-- DATA follows --

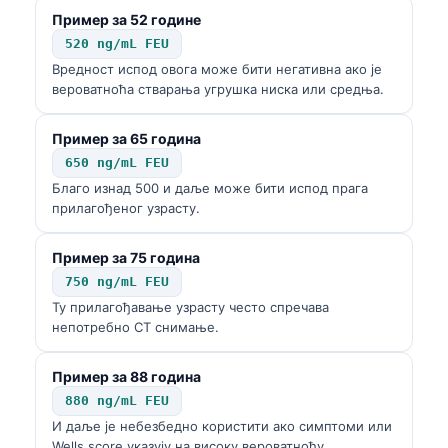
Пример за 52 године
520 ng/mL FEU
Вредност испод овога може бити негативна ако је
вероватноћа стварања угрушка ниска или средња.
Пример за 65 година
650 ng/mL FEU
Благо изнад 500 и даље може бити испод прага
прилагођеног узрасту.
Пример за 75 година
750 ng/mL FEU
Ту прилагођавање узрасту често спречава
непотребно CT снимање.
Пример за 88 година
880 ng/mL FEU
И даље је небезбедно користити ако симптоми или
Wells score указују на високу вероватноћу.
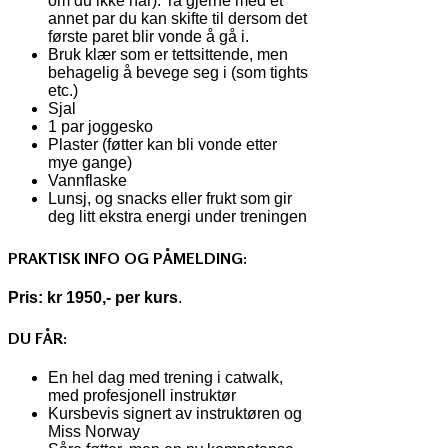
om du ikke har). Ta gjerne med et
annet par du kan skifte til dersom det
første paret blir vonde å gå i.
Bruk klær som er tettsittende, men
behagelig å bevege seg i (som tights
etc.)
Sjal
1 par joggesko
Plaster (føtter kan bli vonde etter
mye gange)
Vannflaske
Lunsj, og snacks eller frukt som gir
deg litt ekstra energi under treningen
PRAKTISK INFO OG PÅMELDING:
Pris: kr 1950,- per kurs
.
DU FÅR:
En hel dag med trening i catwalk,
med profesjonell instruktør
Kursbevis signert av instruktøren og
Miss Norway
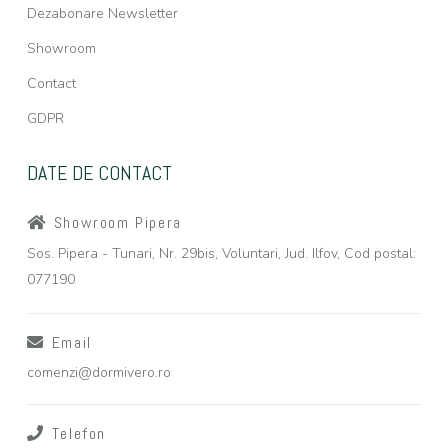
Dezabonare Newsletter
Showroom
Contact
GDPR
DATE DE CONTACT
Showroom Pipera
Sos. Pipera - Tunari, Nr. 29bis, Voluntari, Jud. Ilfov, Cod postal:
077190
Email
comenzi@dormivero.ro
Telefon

-- DATA concluded --
-- DATA follows --

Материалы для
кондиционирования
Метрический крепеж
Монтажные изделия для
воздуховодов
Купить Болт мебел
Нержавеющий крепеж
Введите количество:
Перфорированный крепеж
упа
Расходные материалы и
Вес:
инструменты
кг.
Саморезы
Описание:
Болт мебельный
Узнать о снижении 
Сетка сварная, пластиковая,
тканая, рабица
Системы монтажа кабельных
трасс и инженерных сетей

-- DATA concluded --

__EXERCISE INSTRUCTIONS__.
Look through the data above and return each line where the string "Pipera" occurs.

__EXERCISE OUTPUT__.
Showroom Pipera
Sos. Pipera - Tunari, Nr. 29bis, Voluntari, Jud. Ilfov, Cod postal:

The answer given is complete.